───── LISTED RECORDS ─────
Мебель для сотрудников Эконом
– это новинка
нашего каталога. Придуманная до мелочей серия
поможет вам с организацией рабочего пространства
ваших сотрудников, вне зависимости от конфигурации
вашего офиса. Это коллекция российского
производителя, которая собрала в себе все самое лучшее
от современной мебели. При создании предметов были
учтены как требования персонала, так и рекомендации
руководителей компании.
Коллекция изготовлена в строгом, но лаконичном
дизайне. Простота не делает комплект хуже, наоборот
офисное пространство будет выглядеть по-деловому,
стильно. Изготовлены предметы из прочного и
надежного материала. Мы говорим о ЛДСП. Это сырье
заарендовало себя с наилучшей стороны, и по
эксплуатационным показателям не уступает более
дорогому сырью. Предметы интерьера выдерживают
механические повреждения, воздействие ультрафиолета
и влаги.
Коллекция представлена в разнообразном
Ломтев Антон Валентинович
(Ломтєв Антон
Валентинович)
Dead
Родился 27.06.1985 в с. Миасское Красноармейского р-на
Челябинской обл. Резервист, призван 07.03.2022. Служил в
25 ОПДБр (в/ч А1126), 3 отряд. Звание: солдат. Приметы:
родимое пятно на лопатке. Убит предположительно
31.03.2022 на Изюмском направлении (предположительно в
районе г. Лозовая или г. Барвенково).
─────
───── LISTED RECORDS ─────
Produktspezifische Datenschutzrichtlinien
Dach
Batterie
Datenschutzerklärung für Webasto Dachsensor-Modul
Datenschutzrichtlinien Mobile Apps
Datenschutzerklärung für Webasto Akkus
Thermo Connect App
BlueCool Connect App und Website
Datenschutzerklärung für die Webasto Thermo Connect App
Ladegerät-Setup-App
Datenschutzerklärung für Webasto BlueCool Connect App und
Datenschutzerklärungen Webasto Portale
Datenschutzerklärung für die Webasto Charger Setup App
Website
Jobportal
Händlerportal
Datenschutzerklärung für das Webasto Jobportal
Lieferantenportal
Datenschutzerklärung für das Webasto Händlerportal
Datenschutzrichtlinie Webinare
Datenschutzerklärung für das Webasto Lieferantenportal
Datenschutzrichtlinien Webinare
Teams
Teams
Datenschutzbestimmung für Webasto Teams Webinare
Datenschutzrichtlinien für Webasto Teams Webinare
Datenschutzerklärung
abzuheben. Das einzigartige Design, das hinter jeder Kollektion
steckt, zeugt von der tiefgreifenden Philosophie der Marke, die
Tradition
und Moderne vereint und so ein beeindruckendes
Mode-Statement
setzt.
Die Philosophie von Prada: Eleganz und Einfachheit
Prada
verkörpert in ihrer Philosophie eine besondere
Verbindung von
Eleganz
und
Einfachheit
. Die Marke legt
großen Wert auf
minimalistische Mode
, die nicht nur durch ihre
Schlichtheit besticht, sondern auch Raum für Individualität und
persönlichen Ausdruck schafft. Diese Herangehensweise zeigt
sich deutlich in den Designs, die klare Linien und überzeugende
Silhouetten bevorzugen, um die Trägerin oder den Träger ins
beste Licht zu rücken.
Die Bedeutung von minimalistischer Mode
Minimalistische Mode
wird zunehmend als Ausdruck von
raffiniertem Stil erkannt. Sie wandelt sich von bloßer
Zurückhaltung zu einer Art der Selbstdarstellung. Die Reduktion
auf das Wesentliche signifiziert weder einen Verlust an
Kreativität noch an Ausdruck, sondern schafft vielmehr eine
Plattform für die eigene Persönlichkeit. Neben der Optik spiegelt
─────
# TASK ITEM:
Look for the word "предположительно" in every line of the listing and copy the lines that have it.

# RESPONSE TO THE TASK:
родимое пятно на лопатке. Убит предположительно
31.03.2022 на Изюмском направлении (предположительно в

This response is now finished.